After the loss of our twins (both girls) there was an ache in my heart for a daughter. I had spent right around 5 months planning to have twins and had known for several weeks that they would be girls when they were born too soon and went quickly to Heaven. Following that loss I knew we would have more children right away. I had always wanted four children and planned to stick with that for as long as it was also what we felt God leading us to do.
Fast forward a few years and we are well on our way to four kids with our three boys. I definitely still had a desire in my heart for a daughter and often found myself feeling jealous when a friend would find out she was expecting a girl.

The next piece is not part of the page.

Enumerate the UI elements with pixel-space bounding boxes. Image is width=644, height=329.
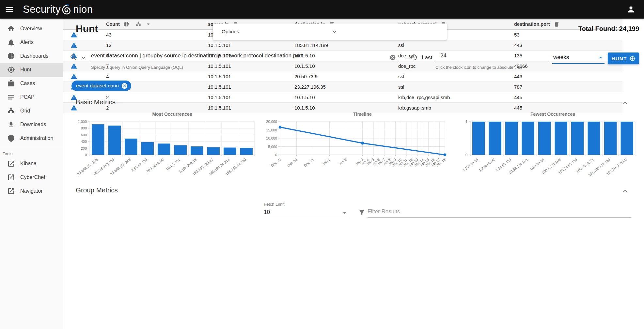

There were some ugly moments, I'm not gonna lie. There were moments where I had to just go to God and pray that he heal my heart because I knew those feelings stemmed from my loss and I didn't like feeling that way. I was genuinely happy for my friends, but the jealousy was real.
This pregnancy wasn't a complete surprise, but Justin and I were definitely still praying about the possibility of a fourth child, adoption, foster care, and a whole host of other things when I found out I was pregnant. We were thrilled and a little part of me began to hope for a girl. I could imagine bows, and ballet slippers, mother/daughter outings, and all things pink. I would look at girl nurseries and clothes in my spare time and since this pregnancy was COMPLETELY different than any of my previous I thought for a time this baby might be a girl. We even had a girl name all ready and picked out. She was to be "Alice Emory".
About three weeks ago all of those feelings began to change. Since the beginning of this pregnancy I have prayed daily that God protect this little one, keep myself and the baby healthy and strong, and that He would prepare me to be the mother he or she needs. It was during those prayers that my feelings about our 4th child began to change. The visions in my mind about what our family would look like in 2, 5, 10 years seemed right with four boys instead of three boys and a girl. I could no longer find that longing in my heart to have another daughter added to our family. A contentment in my heart developed with the idea of only boys in our home. It wasn't something I was doing in an effort to prepare for "not getting a girl", I could feel a difference in my heart. It was most definitely not something I was doing but with certainty God was moving in my heart.
I found myself turning to specific scripture during my quiet time (1st Corinthians, Titus, 1st and 2nd Timothy). I couldn't get enough of the Word and what it had to say about godly men. I found myself praying constantly that God would make me a better mother for my little men. The burden grew greater in my heart to raise leaders, protectors, prophets, and real men. The idea of a daughter was removed so completely from my heart and mind that it even showed up in the small worldly things. I would browse Pinterest and only the boys things appealed to me. When I strolled through the baby section at Target, I found myself drawn to the boy stuff. It was unreal and I noticed the change. Then a couple of nights before our ultrasound I was browsing online for nursery ideas. I was in the section for boys and ran across a sign that said "God can only make men from little boys" and I burst into tears. I knew at that moment that this baby would be a boy. I knew that God had destined for me in His plan to raise four boys into men that will serve Him. I knew it and I was thrilled with the idea.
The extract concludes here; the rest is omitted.